Mike Freeman, chair of the board, Cardinal Services
The year the music died...
"We used to have a poet called Scott Poole, who would make a poem with all the names of the companies in the 100 Best. One time he had a few too many glasses of wine, dropped some of the papers of his poem and missed some of the companies on the list. We didn't use him after that."
Brandon Sawyer, former research director, Oregon Business
"We take to heart what employees say and try to make changes. The majority of comments are positive, but if a comment is negative, we try to act on it.
We go to the awards dinner and enjoy listening to what other companies are doing. The main change we made is offering an employee appreciation week. The employees don't know when it is coming. It is a whole week - we have employee breakfasts and lunches, we give out gift baskets."
Kathy Higashihara, project manager, Vernier Software & Technology
"We're perpetually trying to improve. We have a monthly company-wide meeting, we all talk about the survey. The best-places-to-work survey is a cornerstone of our culture; it gives us a gauge where we're at. It's really powerful for us. Our CEO is all in 100%, and the rest of us are too."
Gary Burris, e-commerce and industrial sales, Tec Labs
The year worker well-being became a calling...
"One year Matt Hennessee was our keynote. He was chair of PDC and ran a company called Quiktrak.

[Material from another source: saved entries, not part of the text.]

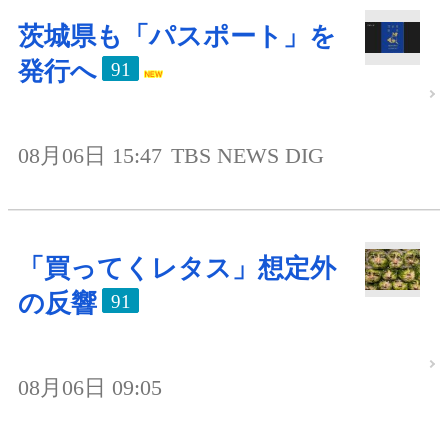
茨城県も「パスポート」を
発行へ
91
08月06日 15:47
TBS NEWS DIG
「買ってくレタス」想定外
の反響
91
08月06日 09:05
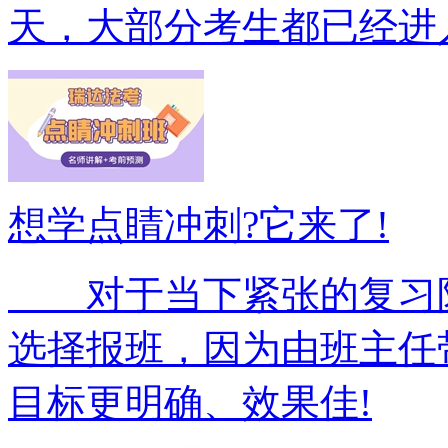
天，大部分考生都已经进
想学点睛冲刺?它来了!
对于当下紧张的复习阶
选择报班，因为由班主任
目标更明确、效果佳!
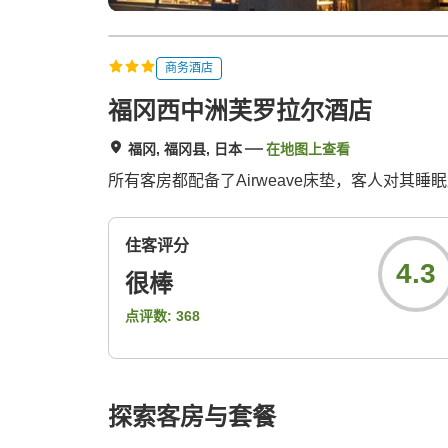
商务酒店
福冈西中洲芙罗拉尔酒店
福冈, 福冈县, 日本
在地图上查看
所有客房都配备了Airweave床垫，客人对其睡
住客评分
4.3
很棒
点评数:
368
探索客房与套餐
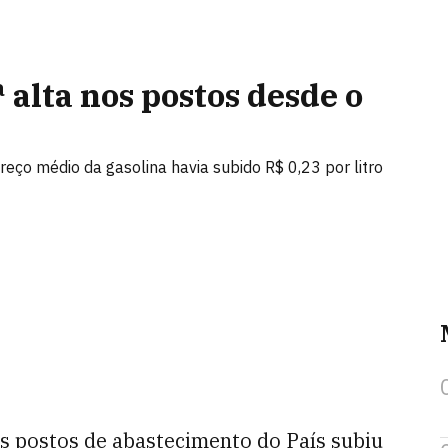
 alta nos postos desde o
reço médio da gasolina havia subido R$ 0,23 por litro
s postos de abastecimento do País subiu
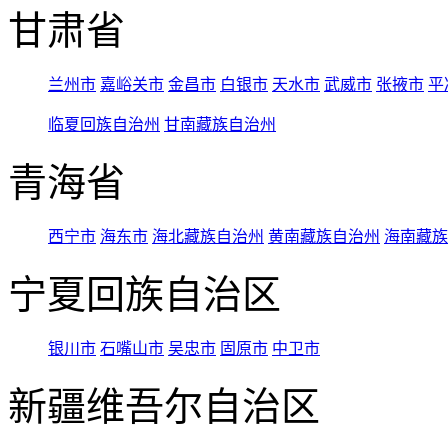
甘肃省
兰州市
嘉峪关市
金昌市
白银市
天水市
武威市
张掖市
平
临夏回族自治州
甘南藏族自治州
青海省
西宁市
海东市
海北藏族自治州
黄南藏族自治州
海南藏族
宁夏回族自治区
银川市
石嘴山市
吴忠市
固原市
中卫市
新疆维吾尔自治区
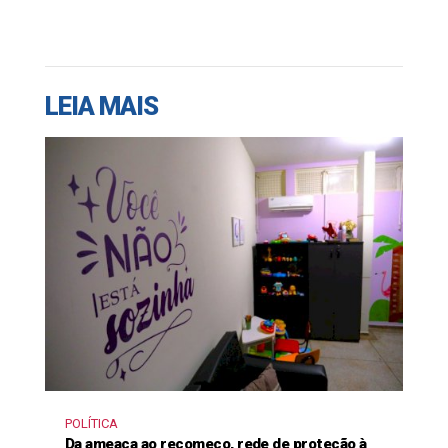
LEIA MAIS
POLÍTICA
Da ameaça ao recomeço, rede de proteção à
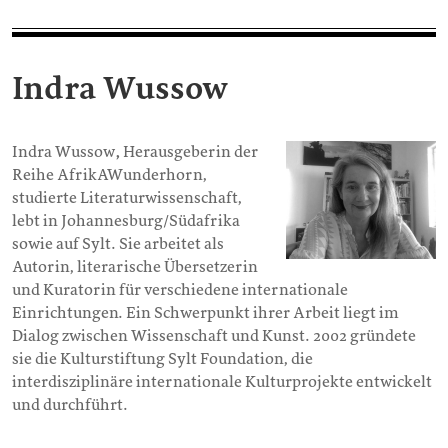
Indra Wussow
Indra Wussow
,
Herausgeberin der
Reihe AfrikAWunderhorn,
studierte Literaturwissenschaft,
lebt in Johannesburg/Südafrika
sowie auf Sylt. Sie arbeitet als
Autorin, literarische Übersetzerin
und Kuratorin für verschiedene internationale
Einrichtungen. Ein Schwerpunkt ihrer Arbeit liegt im
Dialog zwischen Wissenschaft und Kunst. 2002 gründete
sie die Kulturstiftung Sylt Foundation, die
interdisziplinäre internationale Kulturprojekte entwickelt
und durchführt.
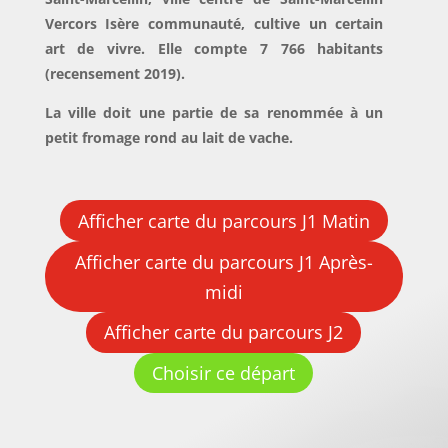
Vercors Isère communauté, cultive un certain
art de vivre. Elle compte 7 766 habitants
(recensement 2019).
La ville doit une partie de sa renommée à un
petit fromage rond au lait de vache.
Afficher carte du parcours J1 Matin
Afficher carte du parcours J1 Après-
midi
Afficher carte du parcours J2
Choisir ce départ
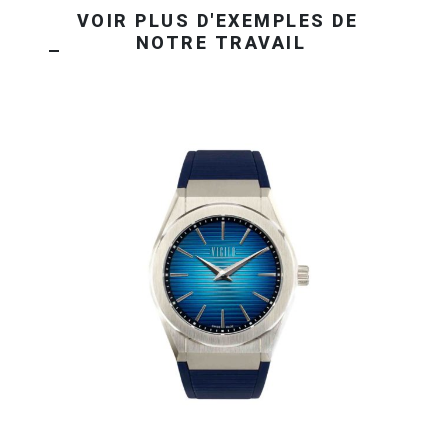
OBTENEZ VOTRE DEVIS EN 24H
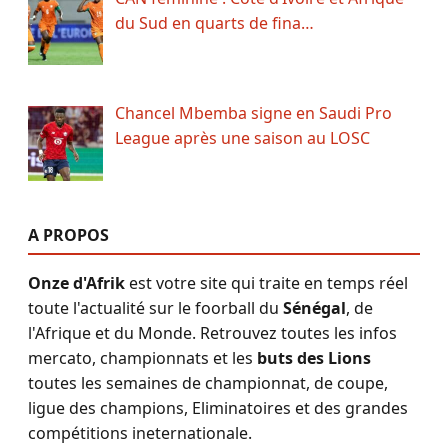
du Sud en quarts de fina…
Chancel Mbemba signe en Saudi Pro
League après une saison au LOSC
A PROPOS
Onze d'Afrik
est votre site qui traite en temps réel
toute l'actualité sur le foorball du
Sénégal
, de
l'Afrique et du Monde. Retrouvez toutes les infos
mercato, championnats et les
buts des Lions
toutes les semaines de championnat, de coupe,
ligue des champions, Eliminatoires et des grandes
compétitions ineternationale.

Hennessee had trained as a preacher and was an incredible speaker. He delivered a speech talking about how the workplace should reach out to employees' hearts and ended with the Martin Luther King line: 'If you're going to be a street sweeper, be the best damn street sweeper you can be.'
Everyone leapt to their feet like we were having a revival.We were expecting energy, but nothing like that." [Hennessee later admitted to sexual abuse of a relative.]
Oakley Brooks, former managing editor, Oregon Business
"I was at the awards dinner in 2016 and was really impressed. It's an amazing, inspiring event, lots of energy. I imagine the next Monday there's a buzz from people floating on the spirit of accomplishment."

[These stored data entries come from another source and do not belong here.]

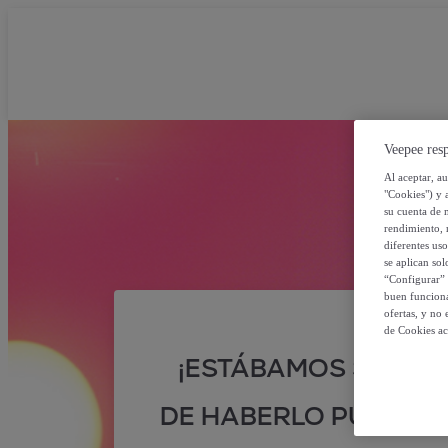
Veepee resp
Al aceptar, a
"Cookies") y 
su cuenta de 
rendimiento, r
diferentes us
se aplican so
“Configurar” 
buen funciona
ofertas, y no
de Cookies ac
¡ESTÁBAMOS SEGUR
DE HABERLO PUESTO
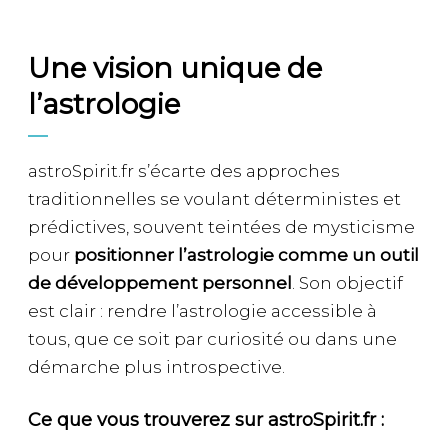
Une vision unique de
l’astrologie
astroSpirit.fr s’écarte des approches
traditionnelles se voulant déterministes et
prédictives, souvent teintées de mysticisme
pour
positionner l’astrologie comme un outil
de développement personnel
. Son objectif
est clair : rendre l’astrologie accessible à
tous, que ce soit par curiosité ou dans une
démarche plus introspective.
Ce que vous trouverez sur astroSpirit.fr :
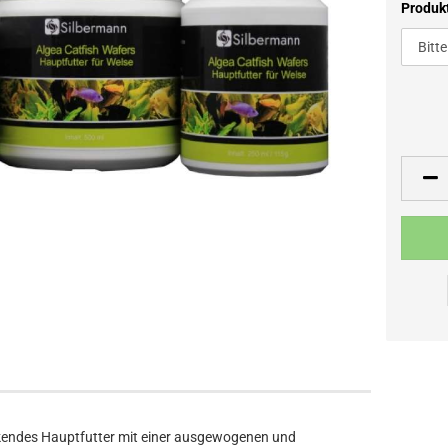
Produk
inkendes Hauptfutter mit einer ausgewogenen und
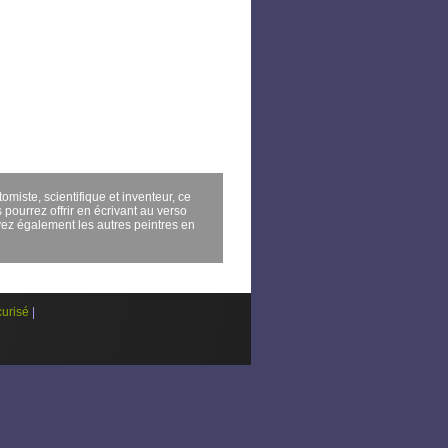
miste, scientifique et inventeur, ce
pourrez offrir en écrivant au verso
ez également les autres peintres en
urisé
|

Steve Vincent, Oregon regional business manager, Avista
"We use the results as a tool to gauge satisfaction - it gives employees a voice about how we are doing. We track our results every year to see how we are doing and whether we need to improve. We talk about the results with our employees."
Randa Brooks, managing partner, Pittman & Brooks
"Each year when we get the survey back, we meet with a random group of employees to discuss areas we can work on. We have increased the PTO employees receive and added more team-building activities."
Jason John, COO, Hagan Hamilton Insurance
Fred Leonhardt Wednesday, 21 March 2018 11:23 Comment Link
I wish I had seen your response earlier. Actually, you did erase and change history by referring to the years long repeated rape of a child as “sexual abuse of a relative.” In other words, your “context” is a lie.
Linda Baker Monday, 05 March 2018 08:41 Comment Link
Thanks for your comment, Fred. We asked former staffers to recall memorable moments from past 100 Best events. Hennessee’s speech was a memorable moment. We were careful to note the abuse in the bracketed comment that follows the story about his 100 Best speech.
One can’t erase or change history. One can be transparent and put that history in context.
Fred Leonhardt Saturday, 03 March 2018 10:37 Comment Link
Lovely that Oakley Brooks has such happy memories of a man who, as reported in The Oregonian, raped a “family member” several times a week four four years beginning when she was age 12. Hennessee continues to speak before various groups, including twice to Kiwanis, whose motto is “Serving the children of the world.”